Ils étaient là cinq gentilshommes, braves tous les cinq, ayant fait leurs preuves en maint duel, en maint combat. Ils étaient entourés d’une troupe armée. Ils venaient du fond de la France et du fond de l’Italie pour se rencontrer avec Pardaillan… Pardaillan apparaissait et ils se regardèrent et se virent livides… Et chacun put lire dans les yeux de son voisin le même sentiment qu’il sentait se glisser dans ses moelles. Ils se regardèrent et virent qu’ils avaient peur.
Lui, cependant, seul, droit sur la selle, un sourire narquois aux lèvres, s’avançait paisiblement.
Et, quand il ne fut plus qu’à deux pas de Fausta, d’un même mouvement, les cinq mirent l’épée à la main et se disposèrent à charger.
– Arrière!… Tous!… cria Fausta.
Et sa voix était si dure, son geste si impérieux, son attitude si majestueuse, qu’ils restèrent cloués sur place, se regardant effarés.
Et sur un simple geste, plus impérieux, plus autoritaire encore, ils se reculèrent en grondant, hors de la portée de la voix, les laissant tous les deux face à face.
Pardaillan s’inclina avec cette grâce altière qui lui était propre, et le visage pétillant de malice:
– Madame, dit-il, je vois avec joie que vous vous êtes tirée saine et sauve du gigantesque brasier que fut l’incendie du palais Riant.
Fausta fixa sur lui son œil profond et répondit:
– Je vois que vous avez su vous en tirer, vous aussi.

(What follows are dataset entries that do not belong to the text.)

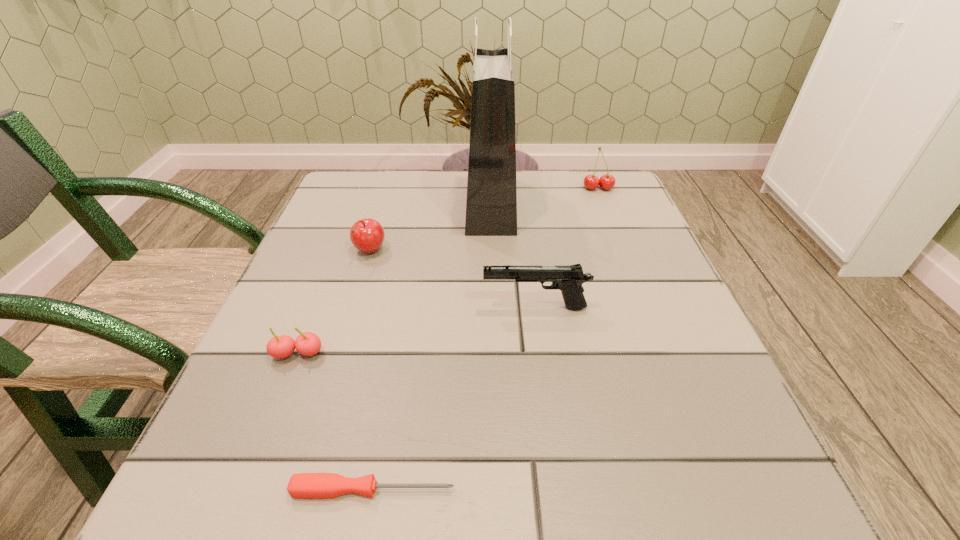 The width and height of the screenshot is (960, 540). I want to click on shopping bag situated at the far edge, so click(491, 203).

You are a GUI agent. You are given a task and a screenshot of the screen. Output one action in this format:
    pyautogui.click(x=<x>, y=<y>)
    Task: Click on the cherry situated at the far edge
    The image size is (960, 540).
    Given the screenshot: What is the action you would take?
    pyautogui.click(x=607, y=181)

Find the location of `object present at the near edge`. object present at the near edge is located at coordinates (301, 485).

Where is `screwdriver present at the left edge`? The height and width of the screenshot is (540, 960). screwdriver present at the left edge is located at coordinates (301, 485).

Locate an element on the screen. The width and height of the screenshot is (960, 540). object located at the right edge is located at coordinates (607, 181).

I want to click on object that is at the near left corner, so click(301, 485).

Locate an element on the screen. Image resolution: width=960 pixels, height=540 pixels. object that is at the far right corner is located at coordinates coord(607,181).

Where is `free space at the far edge of the desktop`? free space at the far edge of the desktop is located at coordinates (425, 197).

This screenshot has width=960, height=540. Find the location of `free space at the near edge of the desktop`. free space at the near edge of the desktop is located at coordinates (517, 465).

Where is `free location at the left edge of the desktop`? free location at the left edge of the desktop is located at coordinates (357, 305).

– À propos, madame, savez-vous quelle main scélérate… ou simplement maladroite, alluma le formidable incendie où j’ai longtemps cru que vous aviez laissé votre précieuse existence?
– Ne le savez-vous pas vous-même, chevalier? fit Fausta d’un ton très naturel.

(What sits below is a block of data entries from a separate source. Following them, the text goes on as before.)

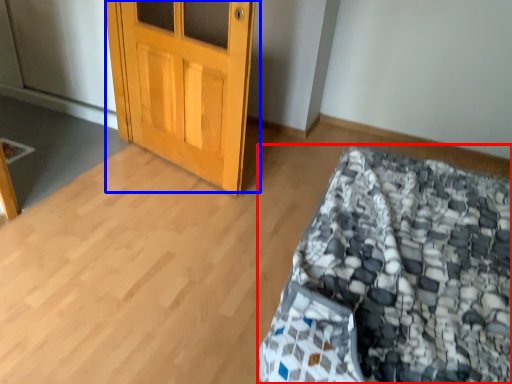 Question: Among these objects, which one is nearest to the camera, bed (highlighted by a red box) or door (highlighted by a blue box)?

Choices:
 (A) bed
 (B) door

Answer: (A) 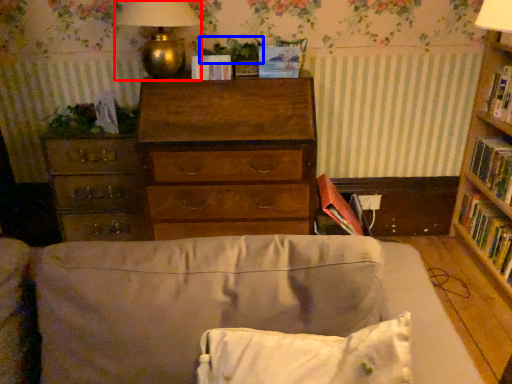 Question: Among these objects, which one is farthest to the camera, table lamp (highlighted by a red box) or plant (highlighted by a blue box)?

Choices:
 (A) table lamp
 (B) plant

Answer: (B)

– Moi, madame? répondit Pardaillan avec son air le plus naïf. Eh! bon Dieu! comment voulez-vous que je le sache?
– En ce cas, monsieur, comment saurais-je, moi, ce que vous ignorez, vous?
– C’est que, madame, je n’ai pas perdu le souvenir de certaine nasse… Vous souvient-il, madame, de cette jolie nasse au fond de la Seine que vous aviez fait établir à mon intention, et dans laquelle je dus bien passer toute une nuit?
Fausta eut un imperceptible battement de cils qui n’échappa pourtant pas à Pardaillan, car il dit:
– Oui! Je vois à votre air que vous vous souvenez aussi… Le fer, le feu, l’eau, que vous aviez déchaînés à mon intention, vous ont trahie, tour à tour. En sorte que, reprit-il en riant, je me demande quel élément vous pourriez bien déchaîner aujourd’hui, à mon intention toujours.
Un moment, avec une expression d’indicible mélancolie, il se tut, rêveur, tandis qu’elle le considérait avec une secrète admiration. Puis, reprenant son air insouciant et narquois:
– C’est pour vous dire qu’il est assez dans mes habitudes de me tirer d’affaire… Mais vous?… Croiriez-vous qu’on m’avait assuré que vous aviez trouvé une mort horrible dans cet incendie?… Croiriez-vous que j’ai éprouvé une angoisse mortelle à cette nouvelle?
Si maîtresse d’elle-même que fut Fausta, elle ne put réprimer un mouvement, et son œil étincela.